Parallèlement, la hausse des taux d’intérêt et la hausse des prix de l’énergie et de la main-d’œuvre, causées en partie par l’offensive russe en Ukraine, ont modifié les prévisions de coûts pour bon nombre de ces groupes, qui subissent déjà de lourdes pertes annuelles.

Openreach dépense environ 12 milliards de livres sterling pour atteindre 25 millions de foyers d’ici la fin de 2026 et pense qu’il pourrait atteindre de manière réaliste 97% des locaux britanniques d’ici 2030. Virgin Media O2 a engagé 2 milliards de livres sterling pour mettre à niveau son réseau de cuivre vers une offre hybride fibre-cuivre pour environ 15,5 millions de locaux d’ici 2028, et tente d’obtenir une coentreprise pour construire des lignes entièrement en fibre optique pour 7 millions de logements supplémentaires.

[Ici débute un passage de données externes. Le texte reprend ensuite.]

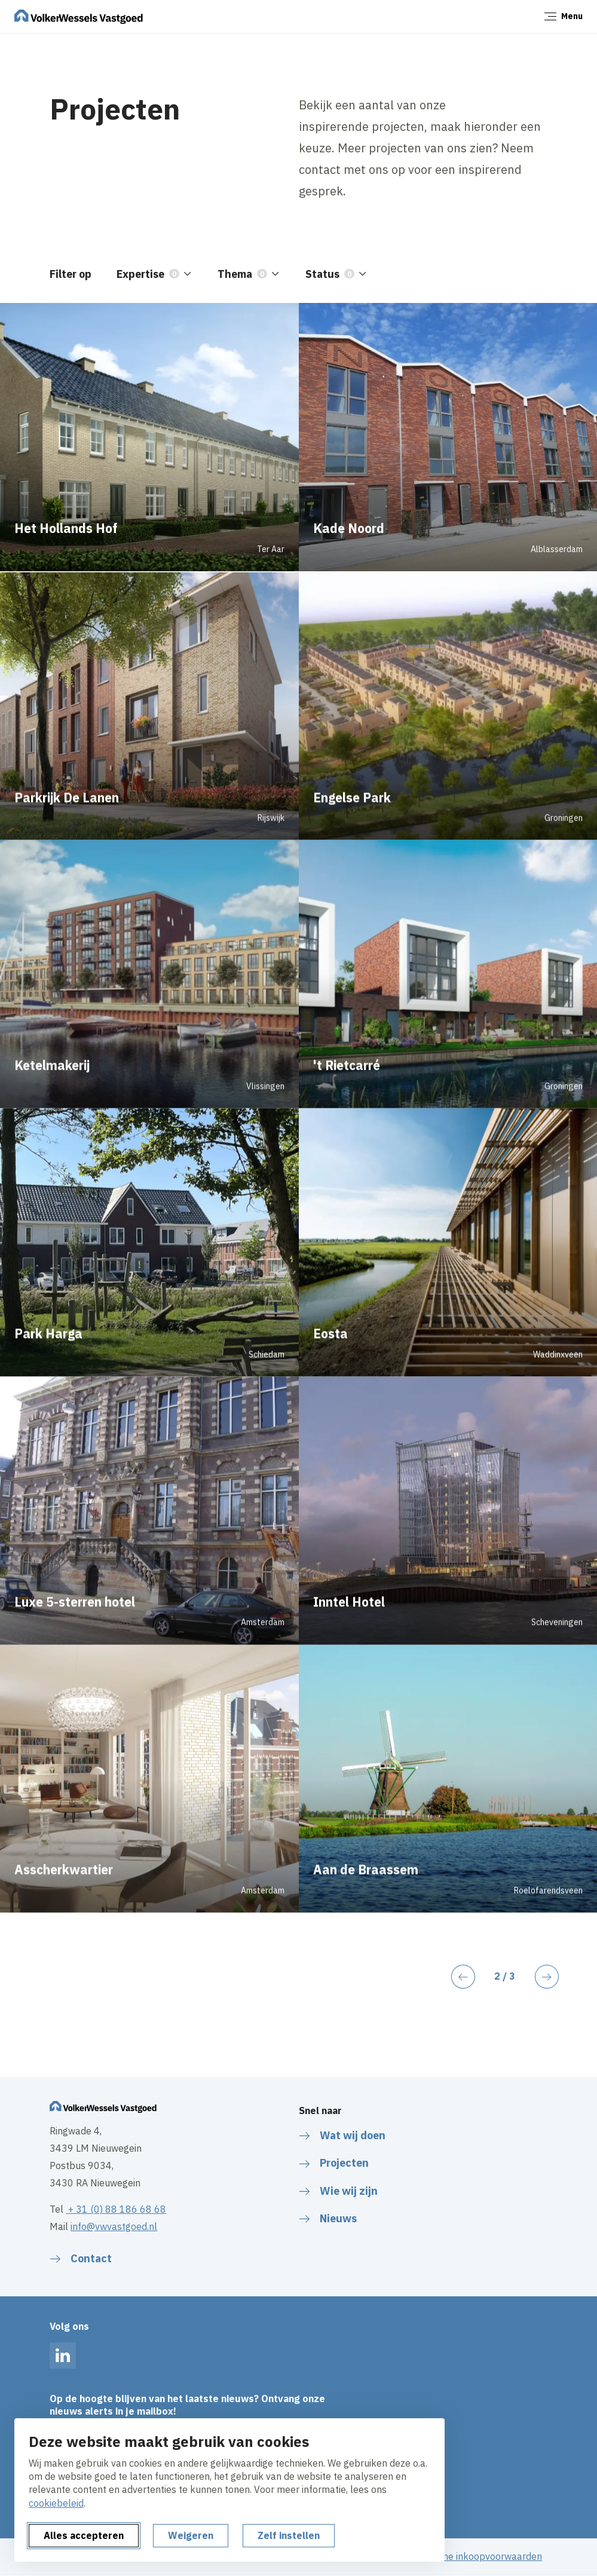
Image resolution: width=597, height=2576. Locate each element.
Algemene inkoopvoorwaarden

Leurs clients peuvent également être assez «collants» – réticents à changer de fournisseur à moins qu’ils ne bénéficient de remises importantes ou d’un service bien meilleur.

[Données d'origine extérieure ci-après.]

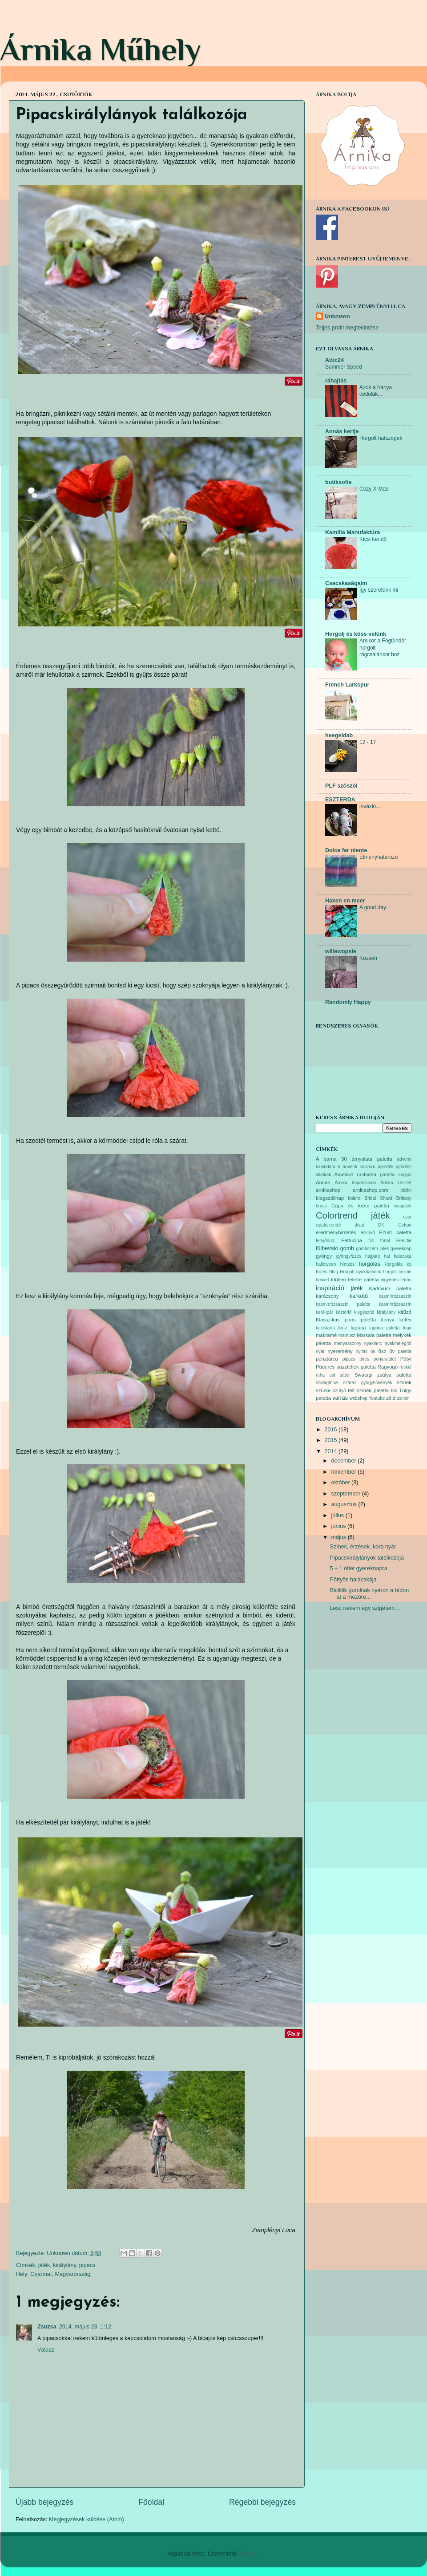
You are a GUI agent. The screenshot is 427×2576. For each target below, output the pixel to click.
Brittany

Andrew Lee, analyste chez Goldman Sachs, a déclaré que l’année dernière, il avait été « nerveux face au risque de surconstruction pour BT », mais maintenant la guerre en Ukraine crée une nouvelle pression. « Certains de ces gars courent avec leurs lacets liés à cause des goulots d’étranglement de l’offre et de la main-d’œuvre », a-t-il ajouté, notant que l’augmentation des coûts modifiait les rendements à long terme que les altnets pouvaient offrir à leurs investisseurs.

Pour aggraver ces problèmes, les opérateurs sont également confrontés à une pénurie mondiale de câbles à fibre optique, les délais et les prix ayant considérablement augmenté au cours des derniers mois.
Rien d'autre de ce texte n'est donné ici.